■ Work to be completed ■
Search the data below, and report every line in which "Yuki" occurs.

*** Task data Section Begins ***

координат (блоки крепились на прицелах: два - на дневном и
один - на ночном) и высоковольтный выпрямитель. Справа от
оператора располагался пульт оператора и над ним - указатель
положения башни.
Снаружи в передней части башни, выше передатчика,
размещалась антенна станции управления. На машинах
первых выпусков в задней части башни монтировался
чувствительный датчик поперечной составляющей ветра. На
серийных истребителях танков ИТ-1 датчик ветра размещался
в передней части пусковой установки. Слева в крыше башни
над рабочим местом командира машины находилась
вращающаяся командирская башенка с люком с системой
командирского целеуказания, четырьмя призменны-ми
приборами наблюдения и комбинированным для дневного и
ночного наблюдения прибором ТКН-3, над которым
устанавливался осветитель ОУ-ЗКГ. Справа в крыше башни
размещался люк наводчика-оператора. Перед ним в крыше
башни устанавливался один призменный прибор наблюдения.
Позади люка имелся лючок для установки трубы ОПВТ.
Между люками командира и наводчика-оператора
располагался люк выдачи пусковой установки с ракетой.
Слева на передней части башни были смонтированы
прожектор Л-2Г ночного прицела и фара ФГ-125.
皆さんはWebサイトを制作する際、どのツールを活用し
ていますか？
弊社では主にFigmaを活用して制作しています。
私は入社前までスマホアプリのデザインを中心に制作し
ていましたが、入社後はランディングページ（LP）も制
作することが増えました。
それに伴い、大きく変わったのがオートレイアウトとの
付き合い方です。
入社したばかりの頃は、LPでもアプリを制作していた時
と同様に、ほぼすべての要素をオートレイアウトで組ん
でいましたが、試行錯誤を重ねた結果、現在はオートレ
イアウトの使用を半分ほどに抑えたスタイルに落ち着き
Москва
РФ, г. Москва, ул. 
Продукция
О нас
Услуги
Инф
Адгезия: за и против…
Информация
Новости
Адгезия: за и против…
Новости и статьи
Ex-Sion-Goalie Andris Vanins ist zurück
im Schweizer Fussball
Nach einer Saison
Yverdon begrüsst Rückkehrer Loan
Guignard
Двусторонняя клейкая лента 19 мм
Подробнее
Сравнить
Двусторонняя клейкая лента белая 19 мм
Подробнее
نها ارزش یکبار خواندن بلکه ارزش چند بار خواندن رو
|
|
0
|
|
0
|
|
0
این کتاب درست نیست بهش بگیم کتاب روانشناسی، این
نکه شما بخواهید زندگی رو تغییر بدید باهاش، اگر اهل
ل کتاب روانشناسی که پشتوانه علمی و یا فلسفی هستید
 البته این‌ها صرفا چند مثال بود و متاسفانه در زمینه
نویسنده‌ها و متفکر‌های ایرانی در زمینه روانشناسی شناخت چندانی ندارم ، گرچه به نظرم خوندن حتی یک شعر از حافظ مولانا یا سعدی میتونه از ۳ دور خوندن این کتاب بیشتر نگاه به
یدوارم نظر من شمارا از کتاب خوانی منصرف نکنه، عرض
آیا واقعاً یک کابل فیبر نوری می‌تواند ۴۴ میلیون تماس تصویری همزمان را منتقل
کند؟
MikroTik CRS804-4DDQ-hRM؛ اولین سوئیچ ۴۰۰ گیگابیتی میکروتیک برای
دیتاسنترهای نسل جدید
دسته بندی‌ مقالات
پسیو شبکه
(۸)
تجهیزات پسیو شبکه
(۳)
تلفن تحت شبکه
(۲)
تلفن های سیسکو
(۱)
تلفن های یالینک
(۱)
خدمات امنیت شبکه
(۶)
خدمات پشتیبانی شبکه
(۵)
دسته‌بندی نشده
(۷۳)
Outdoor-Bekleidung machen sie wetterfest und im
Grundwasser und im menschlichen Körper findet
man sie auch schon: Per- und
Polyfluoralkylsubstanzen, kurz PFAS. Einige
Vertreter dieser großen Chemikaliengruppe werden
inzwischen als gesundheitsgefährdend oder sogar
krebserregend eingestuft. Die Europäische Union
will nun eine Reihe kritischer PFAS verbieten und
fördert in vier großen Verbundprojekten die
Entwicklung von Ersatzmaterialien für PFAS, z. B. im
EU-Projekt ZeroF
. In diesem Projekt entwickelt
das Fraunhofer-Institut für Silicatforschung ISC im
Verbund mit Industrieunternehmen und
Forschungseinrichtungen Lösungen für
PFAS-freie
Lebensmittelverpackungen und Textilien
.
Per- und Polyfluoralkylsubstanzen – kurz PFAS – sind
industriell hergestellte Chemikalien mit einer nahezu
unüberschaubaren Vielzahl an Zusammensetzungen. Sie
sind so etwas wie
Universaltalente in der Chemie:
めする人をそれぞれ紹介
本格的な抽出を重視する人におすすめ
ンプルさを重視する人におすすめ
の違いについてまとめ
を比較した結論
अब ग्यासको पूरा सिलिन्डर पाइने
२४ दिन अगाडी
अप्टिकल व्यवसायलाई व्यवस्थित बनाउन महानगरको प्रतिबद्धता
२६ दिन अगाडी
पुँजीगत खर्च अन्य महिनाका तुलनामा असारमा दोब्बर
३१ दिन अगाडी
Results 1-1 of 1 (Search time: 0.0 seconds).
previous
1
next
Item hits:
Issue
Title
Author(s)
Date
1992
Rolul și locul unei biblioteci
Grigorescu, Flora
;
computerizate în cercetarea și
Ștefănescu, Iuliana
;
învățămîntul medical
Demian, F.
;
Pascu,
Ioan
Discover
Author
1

*** Task data Section Ends ***
*** Task data Section Begins ***

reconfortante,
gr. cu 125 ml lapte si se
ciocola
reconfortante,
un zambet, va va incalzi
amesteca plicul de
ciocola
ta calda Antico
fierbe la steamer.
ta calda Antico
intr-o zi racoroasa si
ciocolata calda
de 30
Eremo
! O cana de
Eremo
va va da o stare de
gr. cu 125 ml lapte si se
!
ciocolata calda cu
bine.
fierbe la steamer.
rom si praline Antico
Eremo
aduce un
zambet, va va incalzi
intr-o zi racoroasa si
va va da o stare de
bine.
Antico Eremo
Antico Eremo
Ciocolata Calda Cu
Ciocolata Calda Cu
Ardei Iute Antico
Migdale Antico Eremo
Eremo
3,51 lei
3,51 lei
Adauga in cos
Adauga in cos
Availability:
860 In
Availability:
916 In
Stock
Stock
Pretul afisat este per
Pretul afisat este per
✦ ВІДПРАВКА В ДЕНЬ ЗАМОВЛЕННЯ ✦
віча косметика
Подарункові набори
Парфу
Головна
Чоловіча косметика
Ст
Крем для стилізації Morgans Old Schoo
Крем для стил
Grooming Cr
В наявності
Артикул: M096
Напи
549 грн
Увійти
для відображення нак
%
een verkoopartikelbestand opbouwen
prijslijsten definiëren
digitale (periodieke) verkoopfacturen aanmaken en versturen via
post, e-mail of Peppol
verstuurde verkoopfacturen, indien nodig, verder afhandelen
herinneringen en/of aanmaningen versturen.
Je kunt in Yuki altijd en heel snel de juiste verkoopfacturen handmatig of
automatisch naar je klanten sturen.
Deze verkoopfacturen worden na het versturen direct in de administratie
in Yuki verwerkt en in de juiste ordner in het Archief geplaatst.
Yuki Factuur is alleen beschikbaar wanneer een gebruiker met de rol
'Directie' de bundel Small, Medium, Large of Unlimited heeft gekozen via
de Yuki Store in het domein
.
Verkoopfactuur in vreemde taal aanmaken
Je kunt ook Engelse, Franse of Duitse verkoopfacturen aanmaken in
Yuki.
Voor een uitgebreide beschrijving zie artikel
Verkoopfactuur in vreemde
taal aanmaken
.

*** Task data Section Ends ***
*** Task data Section Begins ***

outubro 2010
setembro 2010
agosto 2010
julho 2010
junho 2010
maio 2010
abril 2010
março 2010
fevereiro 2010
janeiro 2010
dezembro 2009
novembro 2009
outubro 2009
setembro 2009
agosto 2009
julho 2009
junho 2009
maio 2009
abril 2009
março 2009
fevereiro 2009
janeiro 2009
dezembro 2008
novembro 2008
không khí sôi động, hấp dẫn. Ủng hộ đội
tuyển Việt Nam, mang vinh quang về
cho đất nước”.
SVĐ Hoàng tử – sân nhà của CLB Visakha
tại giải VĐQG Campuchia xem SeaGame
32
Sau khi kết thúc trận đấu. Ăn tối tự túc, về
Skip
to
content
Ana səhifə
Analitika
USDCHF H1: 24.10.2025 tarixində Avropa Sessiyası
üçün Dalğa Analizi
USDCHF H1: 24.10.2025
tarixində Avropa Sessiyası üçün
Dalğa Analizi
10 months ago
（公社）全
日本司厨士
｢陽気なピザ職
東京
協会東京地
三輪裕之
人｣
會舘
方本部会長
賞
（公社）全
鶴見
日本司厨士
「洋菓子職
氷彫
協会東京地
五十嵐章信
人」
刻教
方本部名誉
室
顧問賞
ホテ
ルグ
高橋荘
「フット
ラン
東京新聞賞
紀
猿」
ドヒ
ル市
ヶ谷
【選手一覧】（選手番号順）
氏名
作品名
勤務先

*** Task data Section Ends ***

■ Task response ■
Je kunt in Yuki altijd en heel snel de juiste verkoopfacturen handmatig of
in Yuki verwerkt en in de juiste ordner in het Archief geplaatst.
Yuki Factuur is alleen beschikbaar wanneer een gebruiker met de rol
de Yuki Store in het domein
Yuki.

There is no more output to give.